*Directions*. Beginning with the line below that contains "et 7j/7, vos demandes de devis" and ending with the line that contains "Системы деионизации воды", retype every line exactly. Pictures are not copied.

*Task data*.

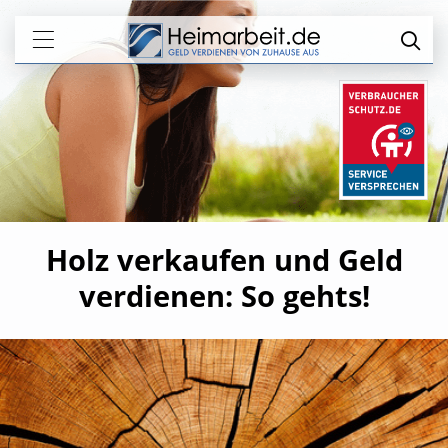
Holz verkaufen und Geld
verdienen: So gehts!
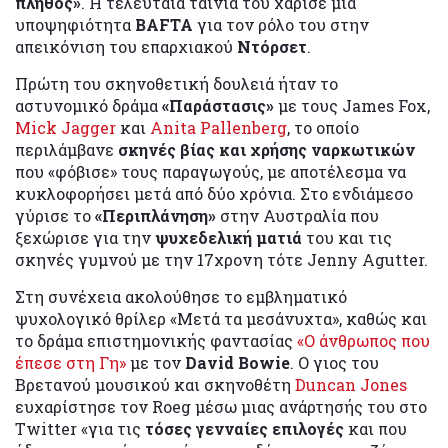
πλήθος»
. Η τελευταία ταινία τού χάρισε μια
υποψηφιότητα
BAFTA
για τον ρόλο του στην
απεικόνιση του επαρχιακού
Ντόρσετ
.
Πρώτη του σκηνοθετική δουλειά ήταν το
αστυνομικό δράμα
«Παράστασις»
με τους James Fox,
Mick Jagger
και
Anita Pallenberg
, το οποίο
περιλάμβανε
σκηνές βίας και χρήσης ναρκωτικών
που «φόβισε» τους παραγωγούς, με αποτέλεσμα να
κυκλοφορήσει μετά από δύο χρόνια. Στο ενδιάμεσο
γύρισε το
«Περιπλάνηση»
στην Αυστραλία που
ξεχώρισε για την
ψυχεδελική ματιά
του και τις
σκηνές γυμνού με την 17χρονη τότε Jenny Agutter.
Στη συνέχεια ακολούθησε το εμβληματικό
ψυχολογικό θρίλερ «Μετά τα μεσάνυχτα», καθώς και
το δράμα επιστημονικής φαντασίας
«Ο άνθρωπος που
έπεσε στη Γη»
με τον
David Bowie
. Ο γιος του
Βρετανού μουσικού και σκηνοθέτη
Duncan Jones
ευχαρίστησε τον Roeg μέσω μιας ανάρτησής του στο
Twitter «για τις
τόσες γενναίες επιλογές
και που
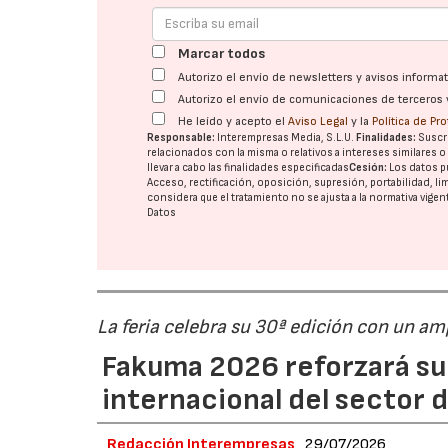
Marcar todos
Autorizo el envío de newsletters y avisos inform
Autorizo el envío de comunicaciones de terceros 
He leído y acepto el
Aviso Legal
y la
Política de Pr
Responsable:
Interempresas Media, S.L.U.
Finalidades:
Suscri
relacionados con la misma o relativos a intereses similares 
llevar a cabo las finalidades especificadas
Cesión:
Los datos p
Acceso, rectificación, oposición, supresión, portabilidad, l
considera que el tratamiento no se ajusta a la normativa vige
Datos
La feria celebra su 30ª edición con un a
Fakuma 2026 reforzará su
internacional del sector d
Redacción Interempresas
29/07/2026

---

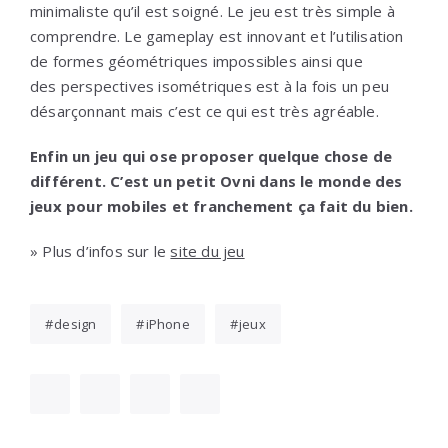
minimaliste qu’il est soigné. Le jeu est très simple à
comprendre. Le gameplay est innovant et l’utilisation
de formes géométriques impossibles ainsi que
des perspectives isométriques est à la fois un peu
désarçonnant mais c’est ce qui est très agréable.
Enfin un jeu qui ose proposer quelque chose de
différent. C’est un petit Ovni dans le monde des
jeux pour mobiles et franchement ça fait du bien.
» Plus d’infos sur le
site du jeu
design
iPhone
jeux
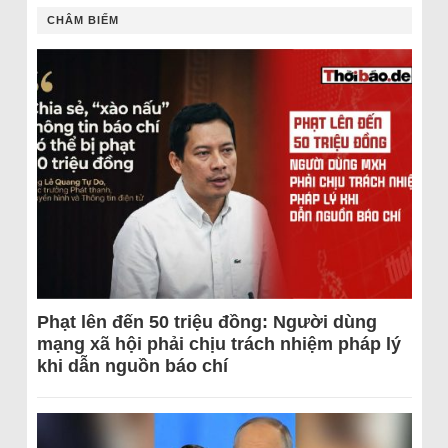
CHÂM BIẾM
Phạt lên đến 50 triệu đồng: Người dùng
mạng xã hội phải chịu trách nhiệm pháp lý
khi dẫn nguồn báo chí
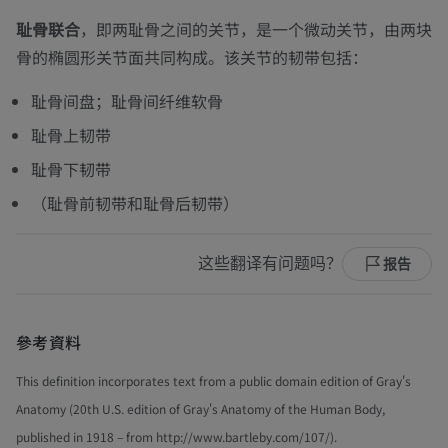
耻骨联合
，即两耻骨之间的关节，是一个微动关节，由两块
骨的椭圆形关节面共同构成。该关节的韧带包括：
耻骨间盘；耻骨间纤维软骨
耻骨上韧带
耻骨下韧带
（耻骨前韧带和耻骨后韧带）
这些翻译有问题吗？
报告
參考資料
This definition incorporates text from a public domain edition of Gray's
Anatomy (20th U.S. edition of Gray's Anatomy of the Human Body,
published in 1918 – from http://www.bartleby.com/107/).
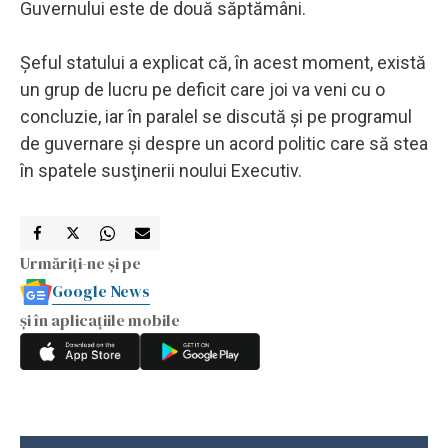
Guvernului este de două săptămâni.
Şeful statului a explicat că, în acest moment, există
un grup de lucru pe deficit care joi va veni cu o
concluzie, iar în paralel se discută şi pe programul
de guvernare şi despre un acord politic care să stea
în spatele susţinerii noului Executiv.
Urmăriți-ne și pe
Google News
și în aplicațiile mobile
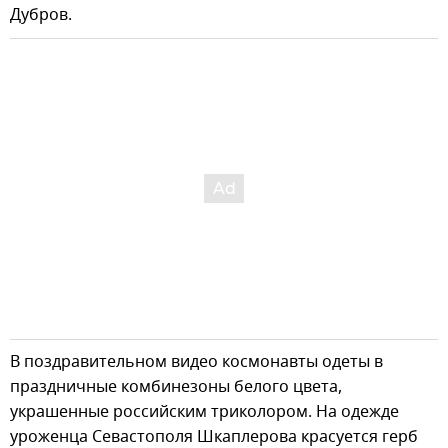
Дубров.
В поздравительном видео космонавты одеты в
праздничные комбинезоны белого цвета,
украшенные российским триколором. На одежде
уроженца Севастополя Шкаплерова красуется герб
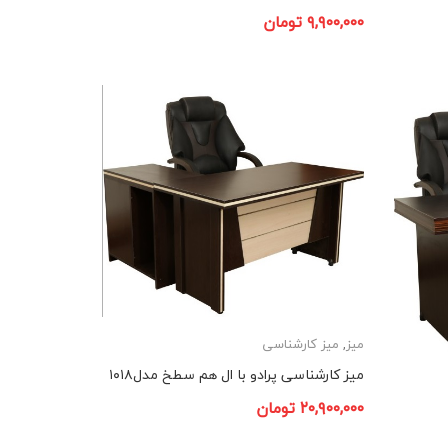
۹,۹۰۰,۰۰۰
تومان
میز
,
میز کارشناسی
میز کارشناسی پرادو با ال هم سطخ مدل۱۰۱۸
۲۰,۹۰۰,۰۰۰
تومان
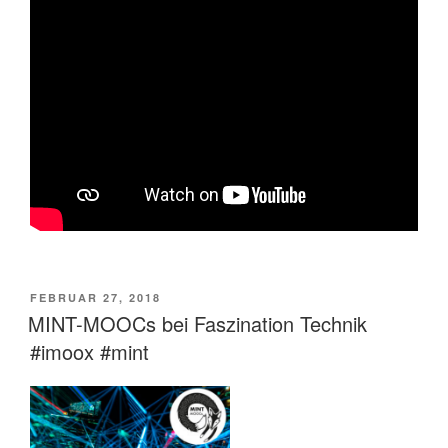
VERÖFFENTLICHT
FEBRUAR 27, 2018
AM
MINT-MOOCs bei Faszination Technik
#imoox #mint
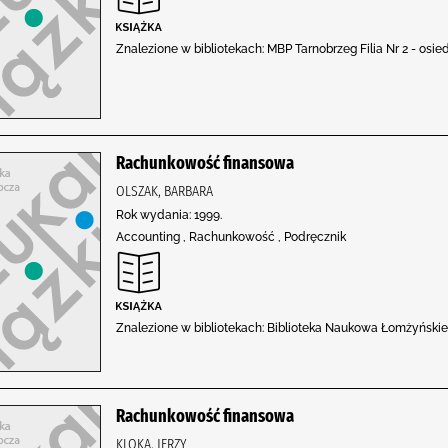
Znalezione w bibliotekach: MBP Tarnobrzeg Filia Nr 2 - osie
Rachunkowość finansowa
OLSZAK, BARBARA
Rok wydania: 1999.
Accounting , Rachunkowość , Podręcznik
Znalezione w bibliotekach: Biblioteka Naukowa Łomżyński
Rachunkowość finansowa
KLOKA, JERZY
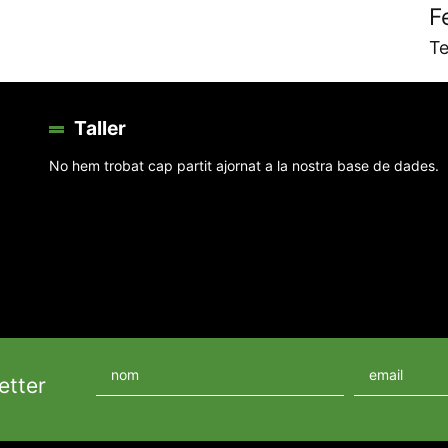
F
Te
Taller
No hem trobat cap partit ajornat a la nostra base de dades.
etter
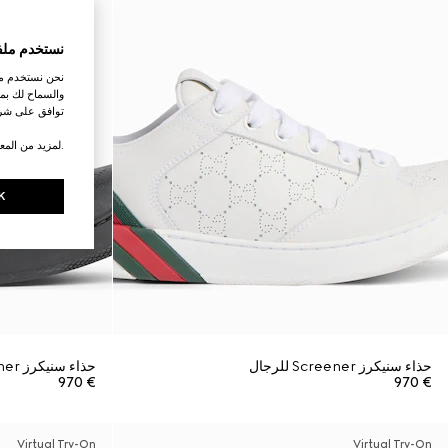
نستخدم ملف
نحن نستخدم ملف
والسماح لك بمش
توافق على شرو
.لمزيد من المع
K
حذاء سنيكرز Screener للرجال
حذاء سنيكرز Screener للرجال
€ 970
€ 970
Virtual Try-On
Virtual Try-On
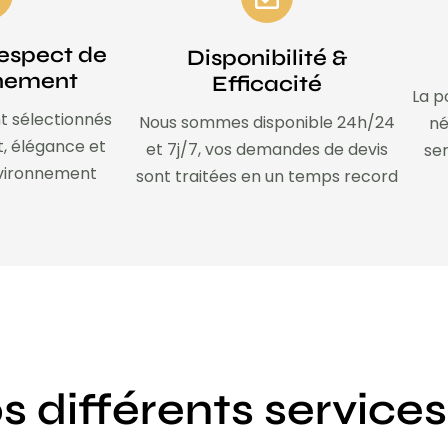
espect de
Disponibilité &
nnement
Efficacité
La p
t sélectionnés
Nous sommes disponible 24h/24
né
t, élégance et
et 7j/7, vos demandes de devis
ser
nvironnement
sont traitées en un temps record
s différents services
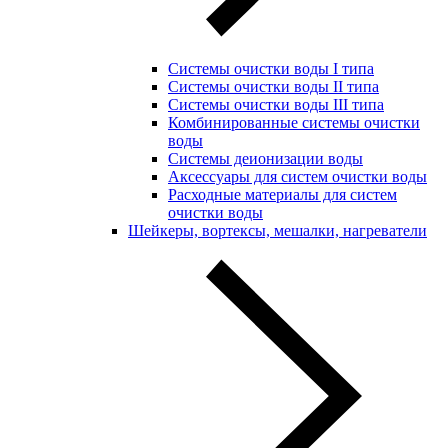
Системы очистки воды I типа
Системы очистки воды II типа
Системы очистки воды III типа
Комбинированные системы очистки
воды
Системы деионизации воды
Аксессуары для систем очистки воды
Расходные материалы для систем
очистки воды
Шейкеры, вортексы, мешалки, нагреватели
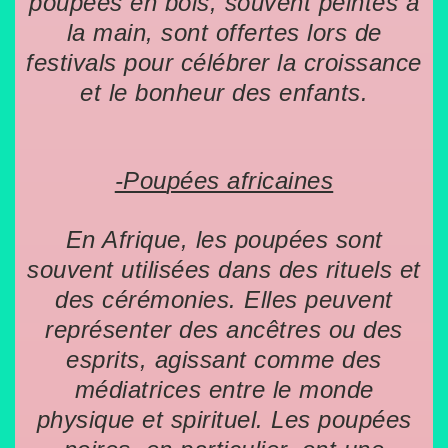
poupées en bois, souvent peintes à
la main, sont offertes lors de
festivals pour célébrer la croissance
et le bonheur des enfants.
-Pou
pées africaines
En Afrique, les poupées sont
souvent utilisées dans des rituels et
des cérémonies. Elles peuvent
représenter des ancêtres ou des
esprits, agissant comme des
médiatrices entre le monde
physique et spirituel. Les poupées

*Response to the task*.
et 7j/7, vos demandes de devis
ser
nvironnement
sont traitées en un temps record
s différents services
Системы очистки воды I типа
Системы очистки воды II типа
Системы очистки воды III типа
Комбинированные системы очистки
воды
Системы деионизации воды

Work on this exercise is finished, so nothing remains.